Amnestieregelungen für Illegalisierte gab es in der jüngeren US-Geschichte etwa alle zehn Jahre, sowohl unter dem Republikaner Ronald Reagan 1986 als auch unter dem Demokraten Bill Clinton 1996. Neu ist jedoch, dass Millionen von MigrantInnen auf der Straße und in den Betrieben für ihre Rechte kämpfen. Wenn diese Bewegung erfolgreich ist, wird sich nicht nur die Situation der zwölf Millionen Illegalisierten und ihrer Familien deutlich verbessern.

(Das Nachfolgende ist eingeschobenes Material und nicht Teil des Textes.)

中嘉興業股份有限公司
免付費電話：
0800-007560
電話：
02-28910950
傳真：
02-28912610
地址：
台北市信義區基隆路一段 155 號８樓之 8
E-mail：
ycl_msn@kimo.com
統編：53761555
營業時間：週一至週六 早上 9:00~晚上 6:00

MigrantInnen mit einem gesicherten Status sind auch eher bereit und in der Lage, sich gewerkschaftlich zu organisieren.
Huelga General
In den vergangenen 50 Jahren ist der Anteil der gewerkschaftlich Organisierten im privaten Sektor von 35 auf unter 10% gefallen. Die Gewerkschaftsbewegung konzentriert sich daher auf die Gewinnung neuer Mitglieder, insbesondere in Bereichen, in denen die Unternehmer bislang jede Organisierung unterbinden konnten. Häufig sind dies Branchen, in denen viele Illegalisierte beschäftigt sind.

Selbst die bürokratische Führung des größten US-Gewerkschaftsverbandes AFL-CIO hat sich vor sechs Jahren dazu durchgerungen, die Illegalisierten nicht mehr als unerwünschte Konkurrenz, sondern als Verbündete zu sehen, deren Kämpfe unterstützt werden müssen. Viele lateinamerikanische MigrantInnen haben Kampferfahrungen aus den sozialen Bewegungen mit in die USA gebracht. Bei v
ielen Streiks, unter anderem bei Gebäudereinigungsfirmen und im Einzelhandel Kaliforniens, haben sie eine wichtige Rolle gespielt. Im politischen Establishment hat der Streik am 1. Mai den Unwillen vieler Befürworter einer Migrationsreform erregt, sie bezeichneten ihn meist als „kontraproduktiv“. Denn die Aktionen deuten darauf hin, dass viele MigrantInnen sich nicht mit dem ihnen zugesprochenen Platz als BilligarbeiterInnen zufrieden geben werden. Das Wort Huelga General, spanisch für Generalstreik, wird Corporate America, die Geschäftswelt der USA, in Zukunft vielleicht noch öfter zu hören bekommen.